◆ **Input**

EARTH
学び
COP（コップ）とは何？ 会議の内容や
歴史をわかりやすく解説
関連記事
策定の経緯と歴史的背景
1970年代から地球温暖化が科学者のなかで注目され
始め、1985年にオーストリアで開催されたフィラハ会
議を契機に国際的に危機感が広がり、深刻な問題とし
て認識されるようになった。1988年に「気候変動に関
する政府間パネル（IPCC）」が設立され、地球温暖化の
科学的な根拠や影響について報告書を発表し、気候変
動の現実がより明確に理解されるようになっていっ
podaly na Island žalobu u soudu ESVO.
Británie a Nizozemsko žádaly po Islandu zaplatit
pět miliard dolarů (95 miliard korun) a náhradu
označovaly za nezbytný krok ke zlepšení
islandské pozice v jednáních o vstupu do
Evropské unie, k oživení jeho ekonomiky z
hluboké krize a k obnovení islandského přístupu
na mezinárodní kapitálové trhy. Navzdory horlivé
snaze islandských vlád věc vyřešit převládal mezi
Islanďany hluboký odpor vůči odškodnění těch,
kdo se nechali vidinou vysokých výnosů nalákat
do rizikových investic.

◆ **What is expected**
Everything in the records should be written out again exactly.

◆ **Solution below**
EARTH
学び
COP（コップ）とは何？ 会議の内容や
歴史をわかりやすく解説
関連記事
策定の経緯と歴史的背景
1970年代から地球温暖化が科学者のなかで注目され
始め、1985年にオーストリアで開催されたフィラハ会
議を契機に国際的に危機感が広がり、深刻な問題とし
て認識されるようになった。1988年に「気候変動に関
する政府間パネル（IPCC）」が設立され、地球温暖化の
科学的な根拠や影響について報告書を発表し、気候変
動の現実がより明確に理解されるようになっていっ
podaly na Island žalobu u soudu ESVO.
Británie a Nizozemsko žádaly po Islandu zaplatit
pět miliard dolarů (95 miliard korun) a náhradu
označovaly za nezbytný krok ke zlepšení
islandské pozice v jednáních o vstupu do
Evropské unie, k oživení jeho ekonomiky z
hluboké krize a k obnovení islandského přístupu
na mezinárodní kapitálové trhy. Navzdory horlivé
snaze islandských vlád věc vyřešit převládal mezi
Islanďany hluboký odpor vůči odškodnění těch,
kdo se nechali vidinou vysokých výnosů nalákat
do rizikových investic.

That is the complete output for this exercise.